──────── RECORDS FOR THIS EXERCISE ────────
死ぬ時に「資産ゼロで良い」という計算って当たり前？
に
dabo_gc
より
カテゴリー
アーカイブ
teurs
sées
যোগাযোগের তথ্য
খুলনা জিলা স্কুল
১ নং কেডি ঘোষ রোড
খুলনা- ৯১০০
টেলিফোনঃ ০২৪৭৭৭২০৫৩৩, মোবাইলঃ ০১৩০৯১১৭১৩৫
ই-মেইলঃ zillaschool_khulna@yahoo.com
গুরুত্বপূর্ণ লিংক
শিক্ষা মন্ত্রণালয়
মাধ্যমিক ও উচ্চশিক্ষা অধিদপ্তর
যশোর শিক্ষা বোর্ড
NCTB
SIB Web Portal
────────
──────── RECORDS FOR THIS EXERCISE ────────
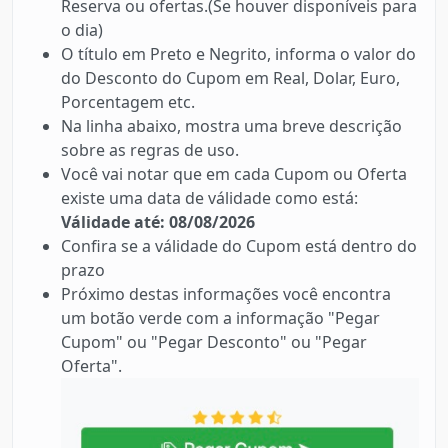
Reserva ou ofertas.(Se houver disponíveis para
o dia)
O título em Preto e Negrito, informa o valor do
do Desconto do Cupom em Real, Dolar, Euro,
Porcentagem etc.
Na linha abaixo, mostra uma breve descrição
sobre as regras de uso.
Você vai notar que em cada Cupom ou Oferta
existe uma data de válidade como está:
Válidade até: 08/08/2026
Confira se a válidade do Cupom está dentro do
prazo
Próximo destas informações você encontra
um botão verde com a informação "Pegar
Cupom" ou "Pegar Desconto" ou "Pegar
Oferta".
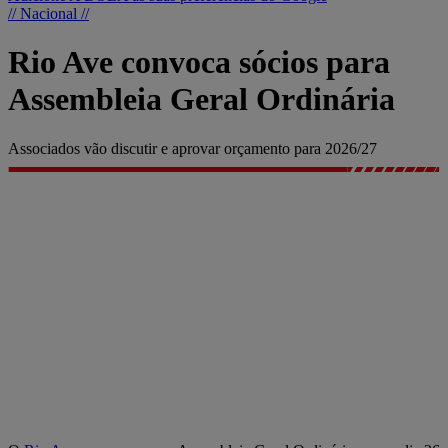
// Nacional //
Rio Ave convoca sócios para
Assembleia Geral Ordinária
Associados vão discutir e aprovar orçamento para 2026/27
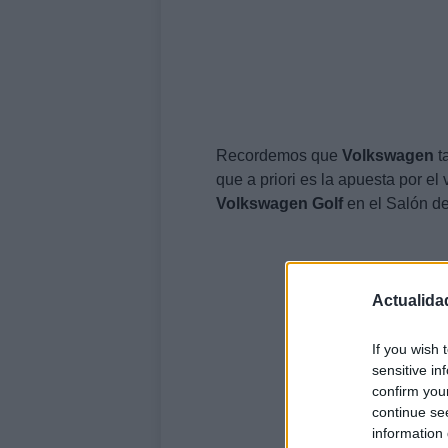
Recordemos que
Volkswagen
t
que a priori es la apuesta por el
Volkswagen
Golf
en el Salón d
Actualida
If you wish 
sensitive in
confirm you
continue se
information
────────
PROMPT: Starting at the line with "Reserva ou ofertas.(Se" in the entries above, write out every line exactly until the line with "information" has been written. Include no pictures and nothing more.

TASK RESPONSE:
Reserva ou ofertas.(Se houver disponíveis para
o dia)
O título em Preto e Negrito, informa o valor do
do Desconto do Cupom em Real, Dolar, Euro,
Porcentagem etc.
Na linha abaixo, mostra uma breve descrição
sobre as regras de uso.
Você vai notar que em cada Cupom ou Oferta
existe uma data de válidade como está:
Válidade até: 08/08/2026
Confira se a válidade do Cupom está dentro do
prazo
Próximo destas informações você encontra
um botão verde com a informação "Pegar
Cupom" ou "Pegar Desconto" ou "Pegar
Oferta".
// Nacional //
Rio Ave convoca sócios para
Assembleia Geral Ordinária
Associados vão discutir e aprovar orçamento para 2026/27
Recordemos que
Volkswagen
t
que a priori es la apuesta por el
Volkswagen
Golf
en el Salón d
Actualida
If you wish 
sensitive in
confirm you
continue se
information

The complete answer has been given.